I have been working remotely for over a year. At first it was part-time and eventually it became full-time work. More than half of that time I was abroad in Japan and the other half I was back in Europe.
While in Japan the major hurdle were the timezones differences, but the freedom it afforded to me was great. Now I was able to stay in Japan while working full-time remotely, because of the extra ordinary circumstances due to my plane being cancelled and wasn't able to leave for months (personally from my own well being it was a mistake to leave when I left). During my time in Japan it was great as it provided great source of income with freedom that allowed me to travel and structure everything to my needs. Exactly the benefits touted by proponents of remote work.
Things changed when I came back to Europe and few weeks after the country was hit with a lock down which meant that for over 3 months I have not seen anyone, except my family members, I wasn't able to travel and there were often interruption to my work from family members.

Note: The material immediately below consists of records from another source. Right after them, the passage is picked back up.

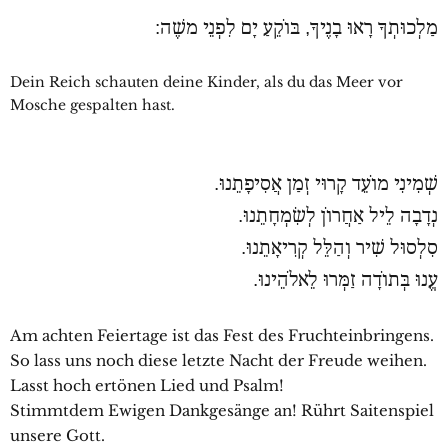
מַלְכוּתְךָ רָאוּ בָנֶיךָ, בּוֹקֵעַ יָם לִפְנֵי משֶׁה:
Dein Reich schauten deine Kinder, als du das Meer vor
Mosche gespalten hast.
שְׁמִינִי מוֹעֵד קָרוּי זְמַן אֲסִיפָתֵנוּ.
נְדָבָה לֵיל אַחֲרוֹן לְשִׂמְחָתֵנוּ.
סִלְסוּל שִׁיר וְהַלֵּל קְרִיאָתֵנוּ.
עֱנוּ בְּתוֹדָה זַמְּרוּ לֵאלֹהֵינוּ.
Am achten Feiertage ist das Fest des Fruchteinbringens.
So lass uns noch diese letzte Nacht der Freude weihen.
Lasst hoch ertönen Lied und Psalm!
Stimmtdem Ewigen Dankgesänge an! Rührt Saitenspiel
unsere Gott.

While I haven't had problems working remotely while in Japan, now under a total lock down in the EU I think I have reached a tipping point. When looking at the company standup's I have also one interesting pattern. Everyone except me either had already started family or was moving around and being around people or some variation.
I have then talked with other people and the consensus was that for people like me (30 years old, single) remote work was not a good choice. Especially now that I can't go out and meet people when I'm at a time in my life when I should be starting family and settling down.
While looking back at my time in Japan I made occasional trips and in general had a great time. I have heard about other people around my age that opted for going to office to have more contact and establish themselves in the society so that they can settle down.
The benefits of remote work shine the most when you are on the move or have children to take care of, but as I have discovered in the past few months, when you are single and suddenly are in a position that you can't travel or meet other people (away from keyboard), it can lead down a very dark path. Especially if you desire to start a family and settle down. With lock downs you can't even mitigate this much as there is nowhere to go and many people are scared to meet. This dark path had manifested, with me, most dangerously when I got food poisoning and had to lay in bed for few days which resulted in a dangerous depression that hampered my recovery.
I now have quiet a few options on how to continue. For the near term future nothing will change (except me probably trying to get out if possible), but I have to prepare financially. As after things loosen up a bit, that will be the time for hard choices and possibly the end of my remote work, though I hope that if that is the case, it will only be temporary. At the end of the day the freedom it can provide is truly amazing.